None of this means MCP is unsafe to use. It means the trust boundary moved, and you have to treat every server you did not write yourself the way you would treat any other untrusted dependency: scoped credentials, no blind token passthrough, and a very short list of servers you actually trust with real data.

The convenience is real. So is the attack surface.

When I don't reach for it

Even setting security aside, MCP is not free, and it is not always the right tool. There is a cost you pay before the model does a single useful thing: every tool definition eats context.

One connected GitHub server can spend around 17,600 tokens just describing itself. Wire up seven servers and you can burn a third of a 200,000-token window on schemas before the user has typed a word. That is context you are not getting back, and it makes the model slower and dumber for everything else.

Then there is the architecture. Remote MCP adds a network hop the model has to wait on, where a plain in-process function call would just return. For a single application with three tools that only it will ever use, standing up a server and a client and a transport is machinery you do not need. Native function calling is faster to build and has nothing extra to run.

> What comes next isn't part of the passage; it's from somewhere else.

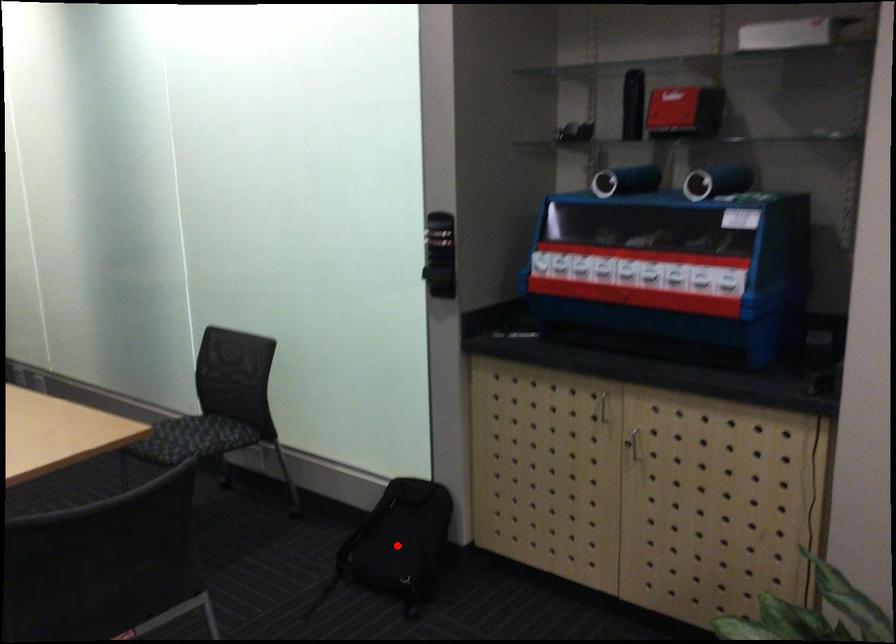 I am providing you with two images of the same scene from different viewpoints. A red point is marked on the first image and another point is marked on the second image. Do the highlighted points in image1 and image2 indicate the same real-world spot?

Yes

My rule of thumb is simple. If a tool needs to be reachable from several different AI surfaces, an IDE, a desktop app, a bot, then MCP earns its keep by saving you from writing that integration three times. If it is one tool for one app, I skip the protocol and call the function directly.

MCP is a sharing standard. When there is nothing to share, it is just overhead wearing a nice acronym.

Where this is actually heading

For all my caveats, I am not betting against it. The trajectory is hard to argue with. Anthropic open-sourced MCP in November 2024. Within five months OpenAI adopted it, Google followed, and by mid-2025 Microsoft and GitHub had joined the steering committee.

In December 2025 Anthropic did the thing that actually signals a standard has won: it gave MCP away, handing governance to a new foundation under the Linux Foundation umbrella, co-founded with Block and OpenAI and backed by Google, Microsoft, AWS, and others. A protocol one company controls is a product. A protocol everyone shares is infrastructure.

The comparison people reach for is HTTP, and it mostly holds. Before HTTP, connecting systems meant a pile of incompatible schemes, and once the web agreed on one, the arguing stopped and the building started. MCP is doing the same thing for the layer between models and tools.

But standards win slowly and unevenly, the spec is still moving under everyone's feet, and "the industry agreed on it" has never once meant "it is finished." Ten thousand public servers is a real number and also a very young one.

So learn it, because the direction is clear and the glue code it kills is code you genuinely should not be writing by hand anymore. Just go in the way you would with any powerful tool you did not build yourself. Understand what it is actually doing, know where the sharp edges are, and keep your hand on the parts that touch your real data.

The whole appeal of owning what you build is that you know how it works all the way down. MCP does not change that. It just gives you one less pile of wrappers standing between you and the thing you actually meant to make.